2018 Marathi language film

Me Shivaji Park is a 2018 Indian Marathi-language crime thriller film directed by Mahesh Manjrekar and produced by Gauri Pictures in association with Manjrekar Movies. The film starring Ashok Saraf, Vikram Gokhale, Shivaji Satam, Satish Alekar, Dilip Prabhavalkar in the leading roles. The film was theatrically released on 18 October 2018.

== Cast ==

- Ashok Saraf as Digambar Sawant
- Shivaji Satam as Rustum Mistry
- Dilip Prabhavalkar as Professor Dilip Pradhan
- Satish Alekar as Satish Joshi
- Vikram Gokhale as Judge Vikram Rajadhyakshya
- Bharti Achrekar as Binny Rustum Mistry
- Manjari Fadnis as Aishwarya Nair
- Sharad Ponkshe as Harshad Vedant
- Suhas Joshi as Mrs.

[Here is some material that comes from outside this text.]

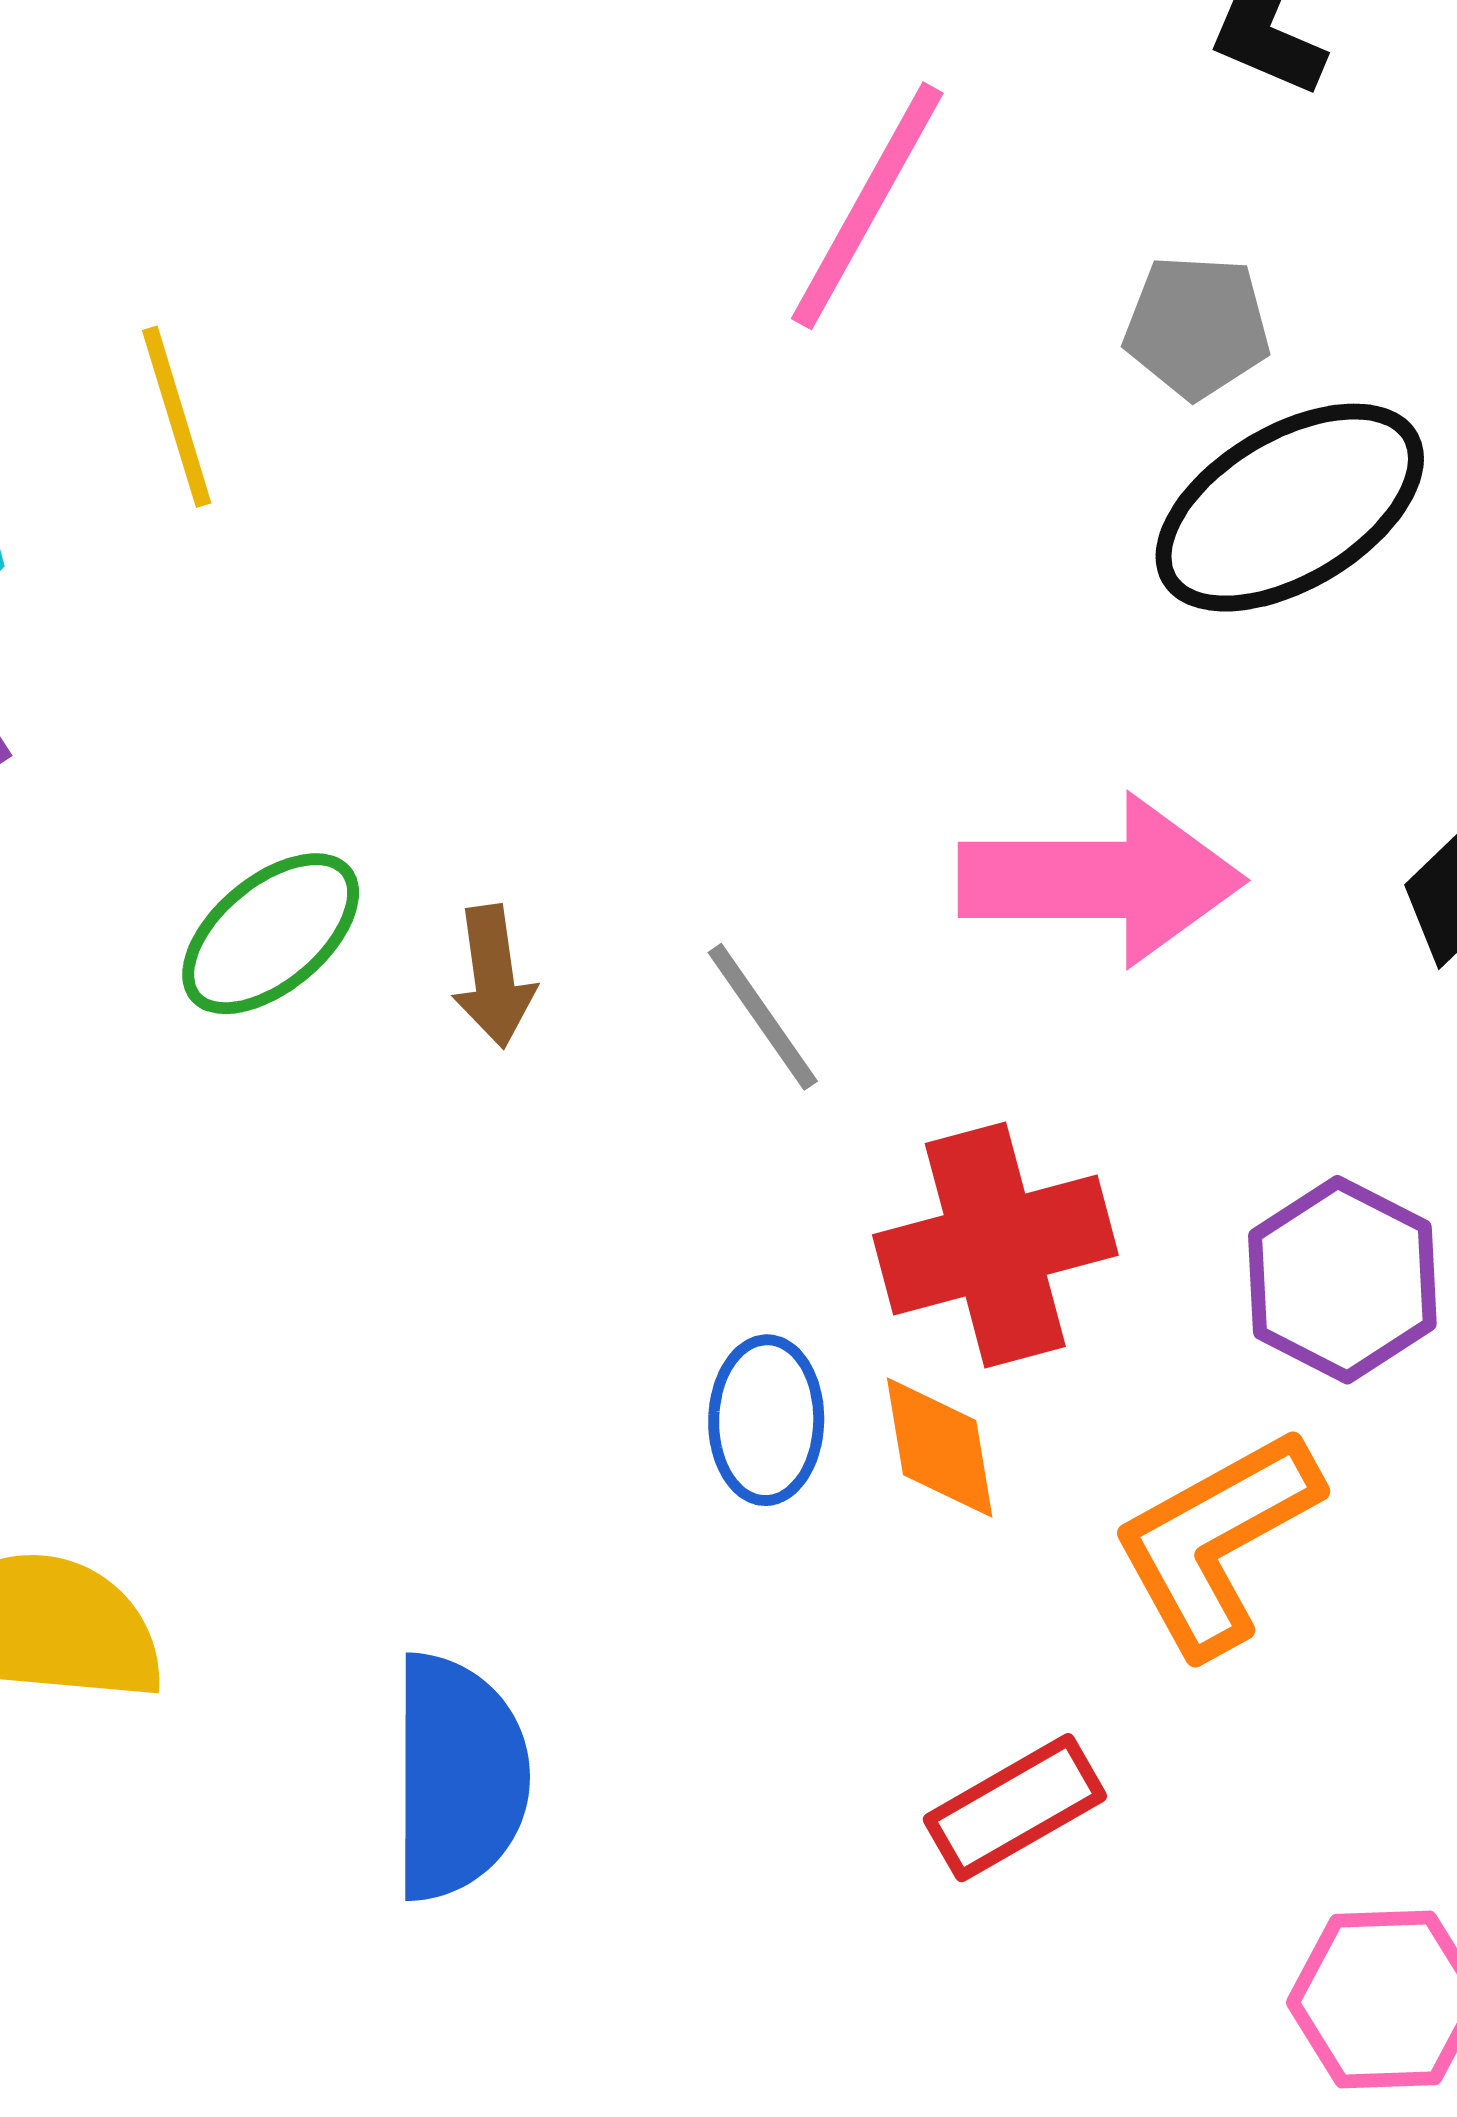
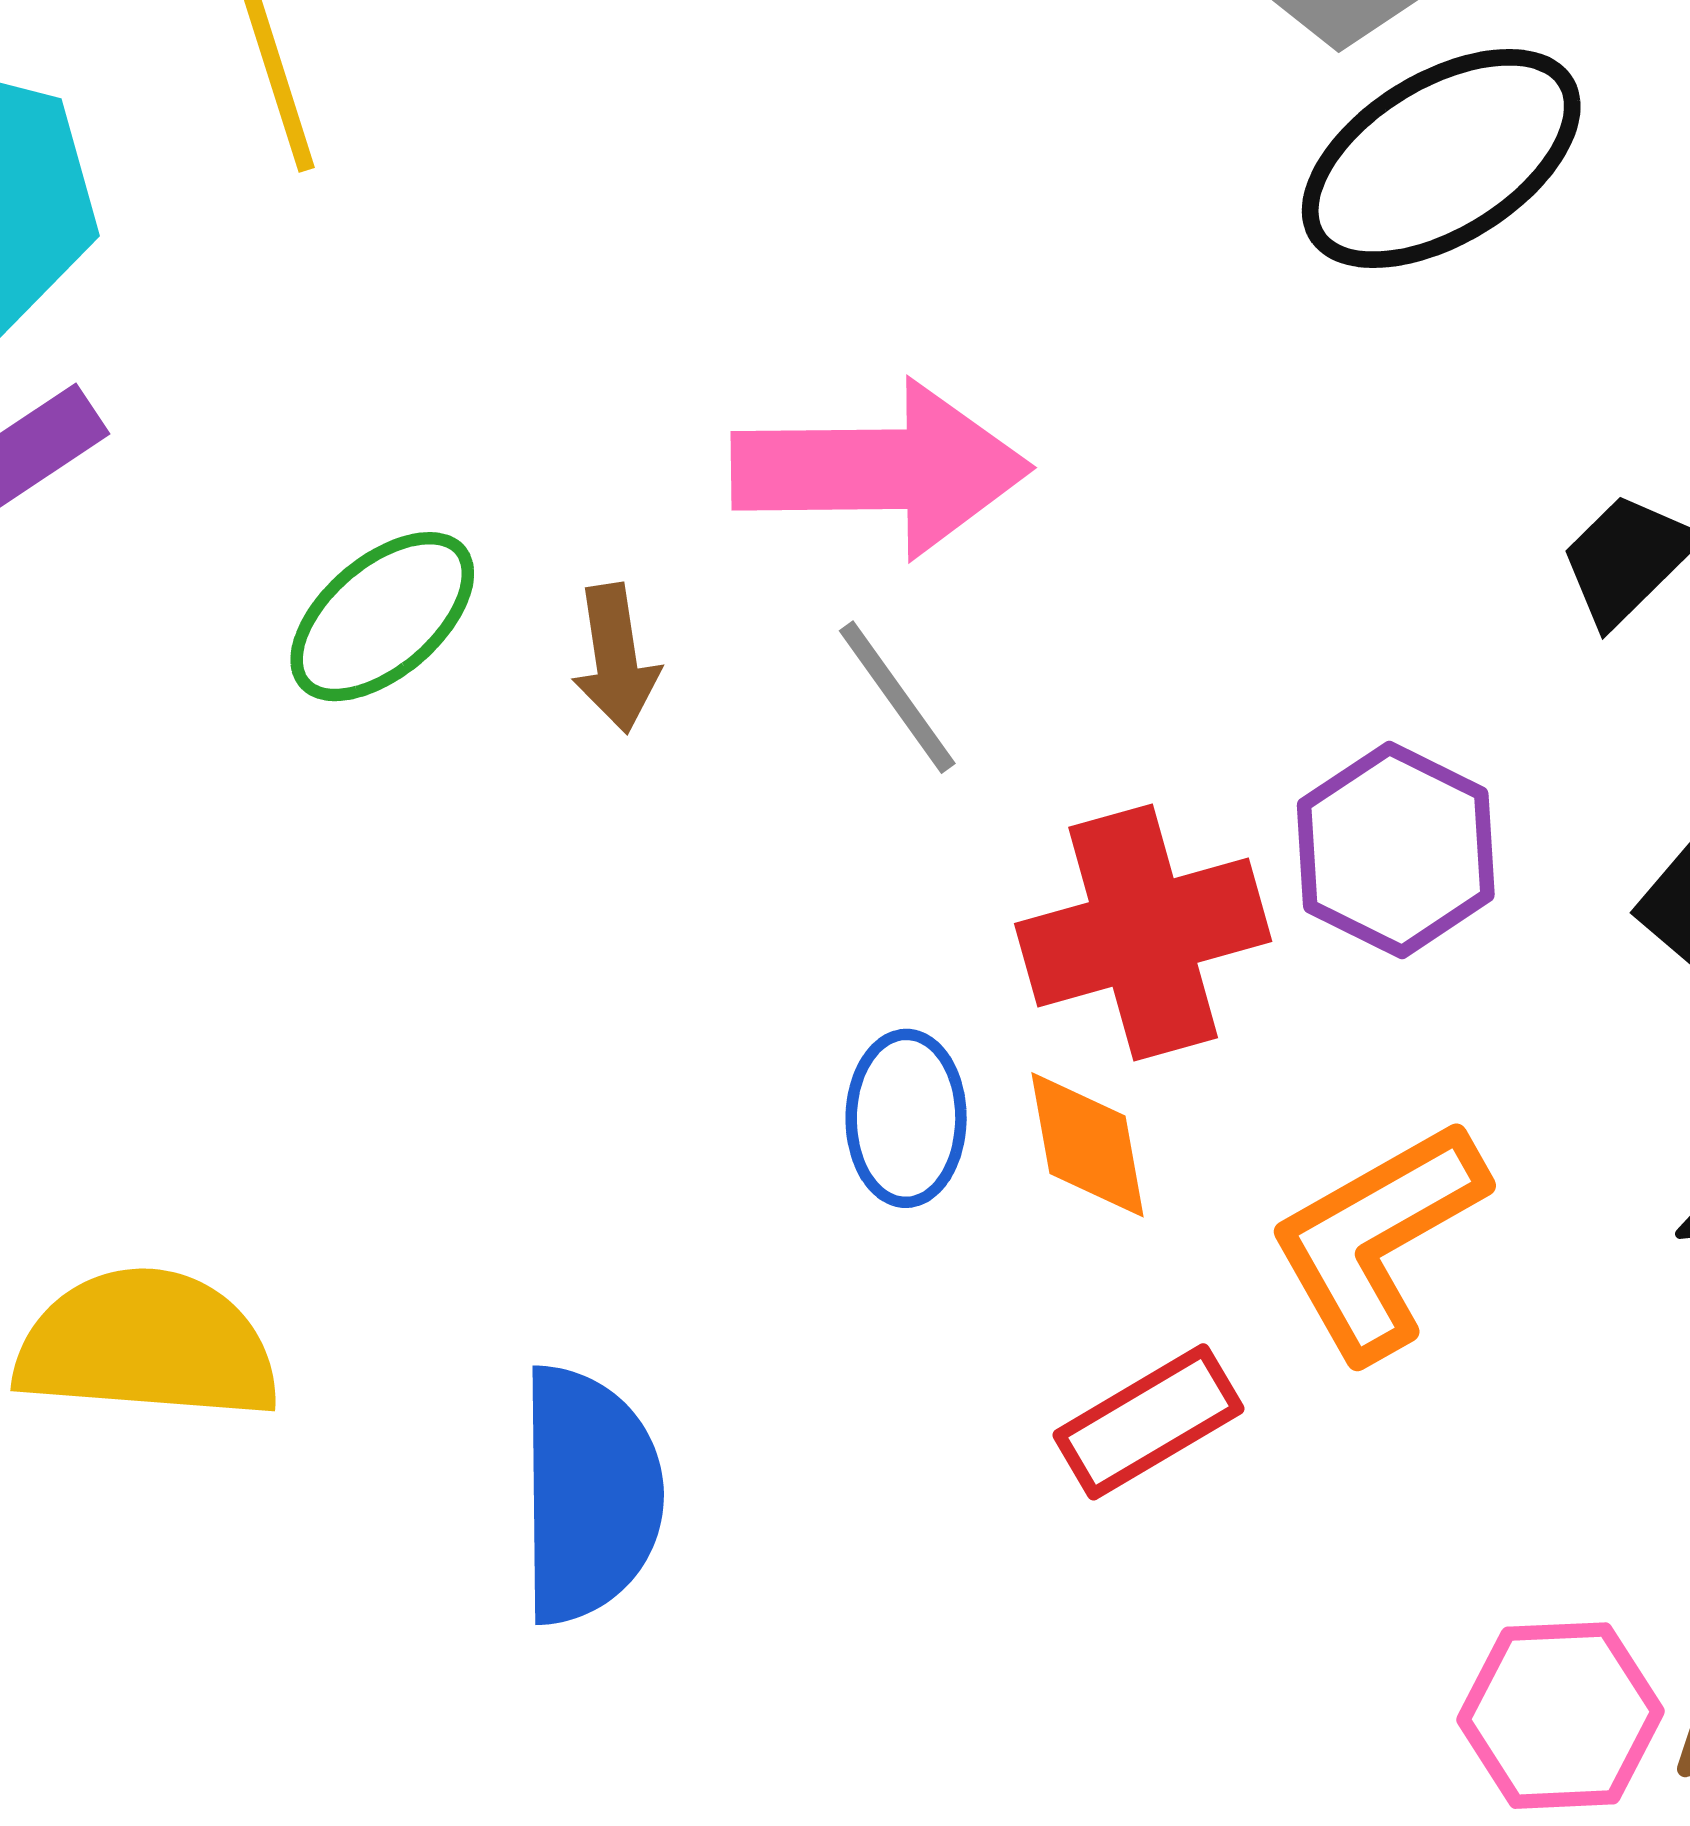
pink arrow: (1101, 880) -> (881, 469), moved
purple hexagon: (1342, 1280) -> (1396, 850), moved
red rectangle: (1015, 1808) -> (1148, 1422), moved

Vikram Rajadhyaksha
- Santosh Juvekar as Harish Vedant
- Uday Tikekar as Balwa Seth
- Savita Malpekar as Savita Joshi
- Dipti Lele as Reporter
- Shushant Shelar
- Abhijeet Satam
- Madhura Velankar as Meena Gawli
- Pravin Tarde as Young Sawant

== Release ==

=== Theatrical ===
Me Shivaji Park was released on 18 October 2018 in theatres.

=== Home media ===
The film is originally available on ZEE5 and Mx Player.

== Reception ==

=== Critical reception ===
Kalpeshraj Kubal of Maharashtra Times gave 3 out of 5 and wrote "first half of the movie seems a little choppy and more dramatic, it keeps the audience glued to their seats. The movie is looks like One time watch." Prajakta Chitnis of Lokmat also rated 3 out of 5 and she too would write that the film holds the audience well till the interval, but after the interval the film becomes too much of a stretch. However, she said that the film is worth watching once. Keyur Seta of Cinestaan gave 4 stars and praised performances of actors. Mayuri Phadnis of The Times of India gave 3 out of 5 and praised performances, incredible story and screenplay.